In the late 1970s and into the ’80s and ’90s, Big East soccer was known for its tough, physical play and taller, thicker players like McIntyre. But Syracuse was always an outlier. The Orange focused on possessing the ball and controlling tempo. SU rosters featured shorter players — skilled passers with quick playmaking ability.
It’s a style Syracuse played under coaches Alden Shattuck, Tim Hankinson and Dean Foti, and currently plays under McIntyre. The continued use of the possession game will dictate whether or not Syracuse finds success in the tougher Atlantic Coast Conference, and determine if last year’s Sweet 16 run wasn’t a fluke.
“I like technical players. I like players who can deal with the soccer ball and like to get the ball down and play,” McIntyre said. “It’s players that keep the tempo high, move the ball quickly, and aren’t just on the ball to be on the ball.”
It’s a simple concept: controlling the ball for as long as possible prevents opponents from having possession, and in turn limits their goal-scoring chances. Keep the ball and move the ball, but move the ball with a purpose.
At times, change the tempo with counterattacks and pass directly into goal-scoring areas.
“ACC teams, they like to possess,” SU midfielder Nick Perea said. “The Big East conference was known for being a strong, physical conference, and the ACC is more of a soccer-playing (conference). It’ll be interesting to see other teams play the same way we play and see how we react to it, and how they react to us doing the same thing.”
There’s no need to change the system now. After all, it’s what Syracuse soccer has done for decades.
Patrice Bernier, the first-ever Syracuse alumnus to be named a Major League Soccer All-Star, played for Foti in 1998 and 1999.
“I think (Foti) was really set on having a team that played out of the back, played through the middle, and he was starting to recruit guys who were more comfortable on the ball,” Bernier said. “He tried to bring suitable soccer and at the same time efficient soccer.”
Pete Rowley played five seasons for the Orange from 2004-2008 and described his teams as playing “very tactic, very methodical, very deliberate” soccer.
“Coach Foti wanted the percentage of possession to be 70 or 80 percent … even against teams that were better than us,” Rowley said.
Foti passed some of his tactics to Jeff Knittel, a forward for the Orangemen from 1995-1998. Knittel now coaches in the Syracuse Empire United organization, and coached current SU players Ben Ramin, Andrew Coughlin, Alex Bono and Stefanos Stamoulacatos on youth teams.
“We were more of a skilled team, liked to build up from the back. We had a different style than most of the teams,” Knittel said. “We weren’t big, physical-type players. We were more like my size. I was like 5-5 playing guys on Notre Dame who were 6-2, 6-3.”
Perea said he fits in well with the team’s “keep the ball” mantra.
“We’re a possessing team,” Perea said matter-of-factly. “We also like to catch other teams on the counterattack. We can mix it up. We can play all around. We like the style of play. The more you keep the ball, the more chances you have.”

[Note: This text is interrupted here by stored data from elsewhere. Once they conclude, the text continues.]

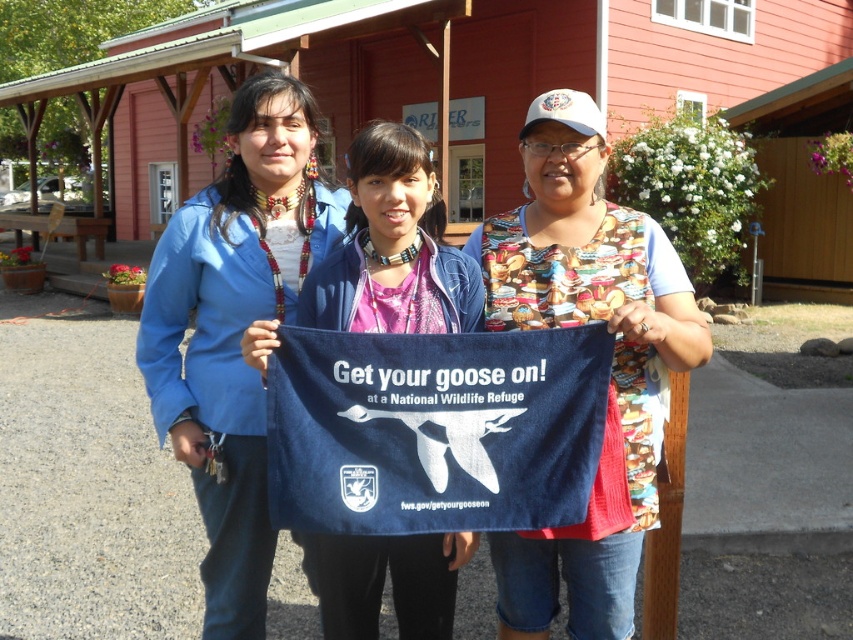 You are standing at the camera position and want to reach the point marked at point (282,216). Can you walk directly to it in one step?

The distance between you and point (282,216) is 2.68 meters, so you would need to take multiple steps to reach it as one step is typically about 0.76 meters.

You are organizing an outdoor event and need to decide which item to hang from a hook that can only support items shorter than 30 cm. You have a printed fabric apron at center and a blue fabric bag at center. Which item is suitable for the hook?

The printed fabric apron at center is shorter than the blue fabric bag at center, so it is suitable for the hook since it is under 30 cm.

You are a visitor at the RIVER building and see both the printed fabric apron at center and the blue fabric bag at center. Which item is closer to the ground?

The printed fabric apron at center is located below the blue fabric bag at center, so it is closer to the ground. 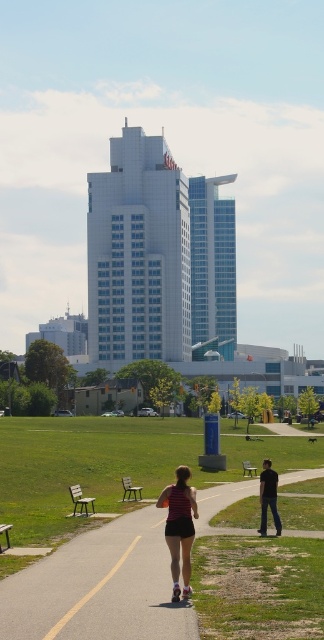 You are a photographer setting up a tripod in the park. You need to place it between the black smooth pants at lower right and the green wooden bench at lower left. Which object should you position the tripod closer to to ensure it doesn

The black smooth pants at lower right is wider than the green wooden bench at lower left, so positioning the tripod closer to the green wooden bench at lower left would provide more space between the two objects.

You are a photographer positioned at the edge of the park pathway. You want to capture a photo of the green plastic bench at lower center without the black smooth pants at lower right blocking the view. Based on their positions, is this possible?

The black smooth pants at lower right is in front of the green plastic bench at lower center, so it will block the view. To capture the bench without obstruction, you need to reposition yourself so that the pants are no longer between you and the bench. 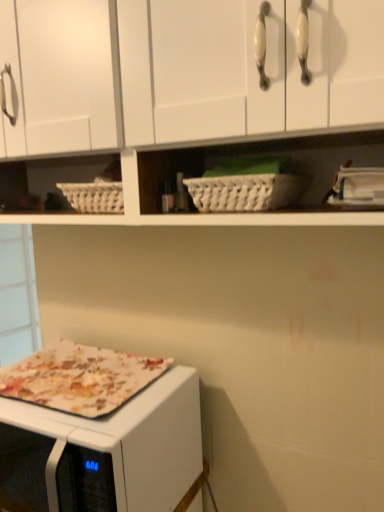 Where is `free space above floral fabric microwave oven at lower left (from a real-world perspective)`? The image size is (384, 512). free space above floral fabric microwave oven at lower left (from a real-world perspective) is located at coordinates (62, 391). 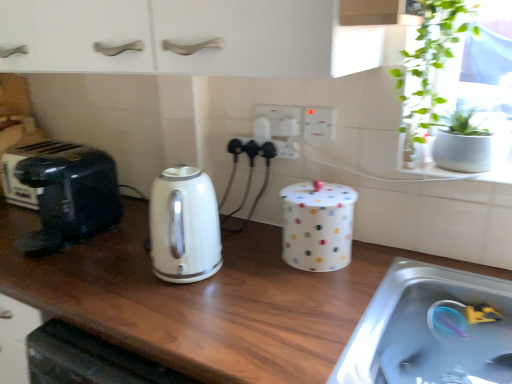 Question: Is white glossy electric kettle at center taller than white polka dot container at center, marked as the second appliance in a back-to-front arrangement?

Choices:
 (A) yes
 (B) no

Answer: (A)

Question: Can you confirm if white glossy electric kettle at center is wider than white polka dot container at center, which appears as the 2th appliance when viewed from the left?

Choices:
 (A) yes
 (B) no

Answer: (A)

Question: Is white glossy electric kettle at center oriented towards white polka dot container at center, the first appliance positioned from the right?

Choices:
 (A) no
 (B) yes

Answer: (A)

Question: Can you confirm if white glossy electric kettle at center is positioned to the right of white polka dot container at center, the first appliance positioned from the right?

Choices:
 (A) yes
 (B) no

Answer: (B)

Question: From the image's perspective, does white glossy electric kettle at center appear higher than white polka dot container at center, acting as the first appliance starting from the front?

Choices:
 (A) yes
 (B) no

Answer: (B)

Question: From the image's perspective, is wooden at center positioned above or below white plastic electrical outlet at center, the third electric outlet positioned from the left?

Choices:
 (A) above
 (B) below

Answer: (B)

Question: Relative to white plastic electrical outlet at center, the 1th electric outlet viewed from the right, is wooden at center in front or behind?

Choices:
 (A) behind
 (B) front

Answer: (B)

Question: Based on their sizes in the image, would you say wooden at center is bigger or smaller than white plastic electrical outlet at center, the 1th electric outlet viewed from the right?

Choices:
 (A) small
 (B) big

Answer: (B)

Question: In the image, is wooden at center on the left side or the right side of white plastic electrical outlet at center, the 1th electric outlet viewed from the right?

Choices:
 (A) right
 (B) left

Answer: (B)

Question: Does point (316, 124) appear closer or farther from the camera than point (290, 132)?

Choices:
 (A) closer
 (B) farther

Answer: (A)

Question: Considering the positions of white plastic electrical outlet at center, the 1th electric outlet viewed from the right, and white plastic electric outlet at center, which is the 2th electric outlet in right-to-left order, in the image, is white plastic electrical outlet at center, the 1th electric outlet viewed from the right, wider or thinner than white plastic electric outlet at center, which is the 2th electric outlet in right-to-left order,?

McIntyre always recruits the best players he can, but he also looks for players to fit his style. He wants intelligent players who enjoy having the ball on their feet.
Alex Halis, the skilled freshman forward, fits that model to a tee.
“I feel as if that’s the type of player I am,” Halis said. “That’s what I like. I like quick touches, possession, so I think it fits in very well with what I like to do and I think the whole team, so it works.”
It may sound simple — a style of play based on slowing down opponents and maximizing one’s own scoring chances. Although SU is without its top five scorers from last season, it will again rely on this brand of soccer as it transitions to the ACC, widely regarded as the country’s best soccer conference.
“I’m very interested in seeing how they’re going to do, especially with the soccer conference the ACC has become,” Knittel said. “(My former players) always ask me about my experiences at Syracuse. It’s nice to talk to them about the differences between this era and when I was playing.”
Rowley, whose teams went 33-42-12 in five years with the program, lived in Syracuse for business from November 2011-February 2013. He witnessed the program’s ascent to national prominence first hand.
“It’s exciting, it’s optimistic and it’s opportunistic,” he said. “I think they’re (SU) going to do well, but I think it’s going to be a year or two to get acclimated to the ACC. On the flip side, I think the ACC is going to have to get used to Syracuse.”